“Be kind, for everyone you meet is fighting a hard battle” - Often attributed to Plato but likely from Ian McLaren (pseudonym of Reverend John Watson)

Friday, October 18, 2019

Am I safe to break in?

I saw a commercial for the Google Home Speaker in which the spokesperson was touting the speaker's ability to scare off burglars by playing the sound of a barking dog. I realize there are multiple systems out there to achieve this but that's not my point. I started thinking about this in terms of Bayesian inference. If I'm a burglar and, during an attempted intrusion, I hear the sound of a vicious dog, what's the likelihood that there's actually a dog ready to attack?
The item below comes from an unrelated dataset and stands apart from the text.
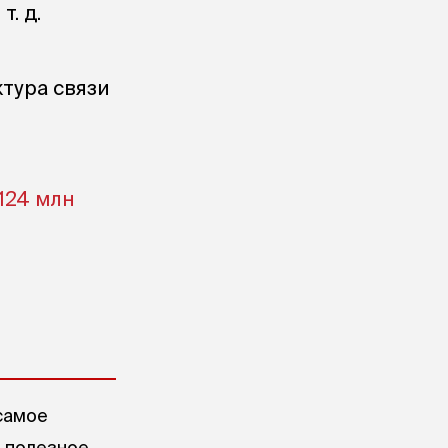
 т. д.
тура связи
124 млн
самое
е полезное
This is analogous to the archetypal example of Bayesian inference wherein the likelihood of actual breast cancer is evaluated in light of a positive mammogram ("test"). The "test" in this case would be listening for the sound of a barking dog prior to breaking into a home. A true positive would be hearing a barking dog when there is such a dog (analogous to a positive mammogram and actual breast cancer). A false positive would be hearing a barking dog when none exists, i.e., when the Home Speaker sounds a dog alarm but there is no dog.

In order to come up with an estimate of my safety when breaking in should I hear a barking dog, I need to have an estimate for:

  • The fraction of homes have appropriate (i.e., big and scary) dogs (analogous to how many women have breast cancer).
  • The fraction of homes have a barking dog sound generator (analogous to a false positive).
  • The fraction of the time that, if there is a big, scary dog in the house, it will bark and I will hear it (analogous to a true positive).
I'll estimate that 40% (0.4 fraction) of homes have a dog, and 30% of those are of a size that would deter me. I'll estimate that 2% (0.02 fraction) of homes have a dog sound generator. I'll estimate that 90% (0.9 fraction) that I case a home with an appropriate dog, that dog will bark and I will hear it.

In the table below, I've shown that 12% of homes have a big (barking) dog, and 88% do not. When I hear a big, scary dog, I'm in the "Test pos" row. The 0.108 entry is the 0.12 fraction of homes with a big, scary dog * the 0.9 fraction that the dog will bark and I will hear it. The 0.0176 entry is the 0.88 fraction of homes with no big, scary dog * the 0.02 fraction of homes with a barking dog sound generator.

Actual big dog No actual big dog
0.12 0.88
Test pos (heard barking big dog) 0.108 0.0176
Test neg (didn't hear barking big dog) 0.012 0.8624

Now, the probability of a true positive (I hear a big, scary dog and there's actually one in the house) is the number of true positives divided by the total number of positives, or 0.108/(0.108+0.0176)=0.8599 or about 86%. Of course, this number will vary, depending on the actual values for the needed parameters but I think that this is in the ballpark.

Moral of the story: If I'm intending to burgle a house and I hear a big, scary dog, I'd best move on.